Date of Graduation

8-2014

Document Type

Dissertation (PhD)

Program Affiliation

Biomedical Sciences

Degree Name

Doctor of Philosophy (PhD)

Advisor/Committee Chair

Xifeng Wu

Committee Member

Paul Chiao

Committee Member

Jian Gu

Committee Member

Jonathan M. Kurie

Committee Member

William Plunkett

Abstract

The five-year survival rate for all stages of lung cancer combined is only 17%, which has changed little over the past 40 years. Despite the tremendous efforts made, serum biomarkers with clinical utility for lung cancer early detection and clinical outcome prediction are still lacking. Metabolic alterations have been recognized as an emerging hallmark of cancer. We aimed to investigate the metabolic changes associated with lung cancer and to identify novel clinically applicable serum biomarkers for lung cancer early diagnosis and clinical outcome.

Serum metabolites are potential biomarkers for lung cancer early detection.
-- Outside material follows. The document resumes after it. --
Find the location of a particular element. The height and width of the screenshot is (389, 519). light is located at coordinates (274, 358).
We first performed global metabolomic profiling followed by targeted validation of individual metabolites in a case-control design of 386 lung cancer cases and 193 matched controls. We then validated the most significant metabolite bilirubin as a risk marker for lung cancer incidence and mortality in a large prospective cohort comprised of 425,660 participants. In this cohort, the inverse association was only seen in male smokers. For every 0.1 mg/dL decrease of bilirubin, the risks for lung cancer incidence and mortality increased by 5% and 6%, respectively (both P < 0.001).
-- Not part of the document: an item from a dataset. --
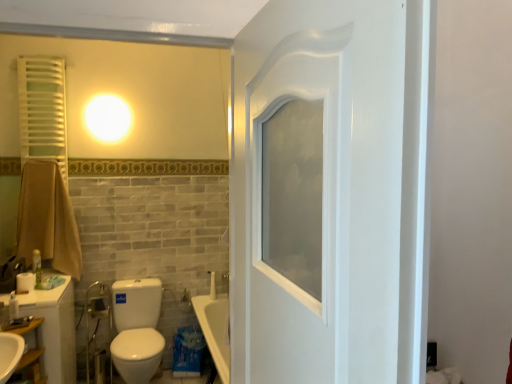 Question: Can you confirm if white glossy toilet at lower left is bigger than brown cotton towel at left?

Choices:
 (A) yes
 (B) no

Answer: (A)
We next investigated pre-treatment laboratory tests indicative of a patient’s overall metabolic status, as biomarkers for non-small cell lung cancer (NSCLC) clinical outcome. We assessed seven pre-treatment serum laboratory test levels in 2,675 NSCLC patients, including 623 early stage and 2,052 advanced stage patients. Among 978 advanced stage NSCLC patients we studied who were treated with platinum-based chemotherapy, lower than normal levels of albumin, higher than normal levels of alkaline phosphatase and lactate dehydrogenase were all associated with worse 2-year overall survival, after adjusting for other variables. In addition, there was a cumulative effect among these three adverse laboratory test levels.
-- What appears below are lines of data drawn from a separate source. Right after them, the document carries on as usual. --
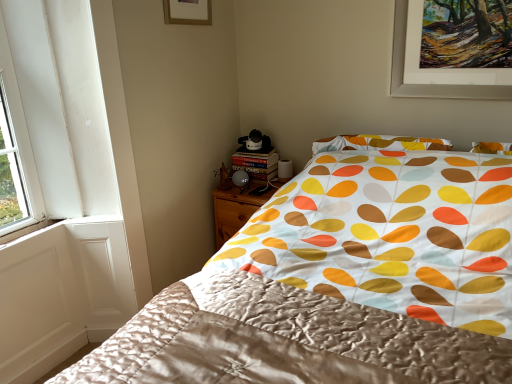 Question: Is matte gold picture frame at upper center turned away from wooden nightstand at lower center?

Choices:
 (A) no
 (B) yes

Answer: (A)

Question: Considering the relative sizes of matte gold picture frame at upper center and wooden nightstand at lower center in the image provided, is matte gold picture frame at upper center bigger than wooden nightstand at lower center?

Choices:
 (A) no
 (B) yes

Answer: (A)

Question: From the image's perspective, is matte gold picture frame at upper center above wooden nightstand at lower center?

Choices:
 (A) no
 (B) yes

Answer: (B)

Question: Does matte gold picture frame at upper center come behind wooden nightstand at lower center?

Choices:
 (A) yes
 (B) no

Answer: (B)

Question: Is matte gold picture frame at upper center oriented towards wooden nightstand at lower center?

Choices:
 (A) yes
 (B) no

Answer: (B)

Question: From a real-world perspective, is matte gold picture frame at upper center physically above wooden nightstand at lower center?

Choices:
 (A) no
 (B) yes

Answer: (B)

Question: Does silky satin blanket at center have a greater width compared to silky fabric bed at center?

Choices:
 (A) yes
 (B) no

Answer: (B)

Question: Does silky satin blanket at center appear on the right side of silky fabric bed at center?

Choices:
 (A) yes
 (B) no

Answer: (B)

Question: Is silky satin blanket at center positioned beyond the bounds of silky fabric bed at center?

Choices:
 (A) yes
 (B) no

Answer: (B)

Question: From the image's perspective, would you say silky satin blanket at center is shown under silky fabric bed at center?

Choices:
 (A) no
 (B) yes

Answer: (B)

Question: Is silky satin blanket at center closer to camera compared to silky fabric bed at center?

Choices:
 (A) yes
 (B) no

Answer: (B)

Question: Is silky satin blanket at center at the left side of silky fabric bed at center?

Choices:
 (A) no
 (B) yes

Answer: (B)

Question: Is silky fabric bed at center next to silky satin blanket at center and touching it?

Choices:
 (A) no
 (B) yes

Answer: (A)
In conclusion, low serum bilirubin levels are associated with higher risks of lung cancer incidence and mortality in male smokers and may be used to identify higher risk smokers for lung cancer. In addition, pre-treatment laboratory test levels indicative of metabolic status could be utilized to enhance predictions of survival among advanced stage NSCLC patients treated with platinum-based chemotherapy. Taken together, our results suggested that metabolic alterations associated with lung cancer could serve as novel serum biomarkers with clinical significance for lung cancer early detection and clinical outcome.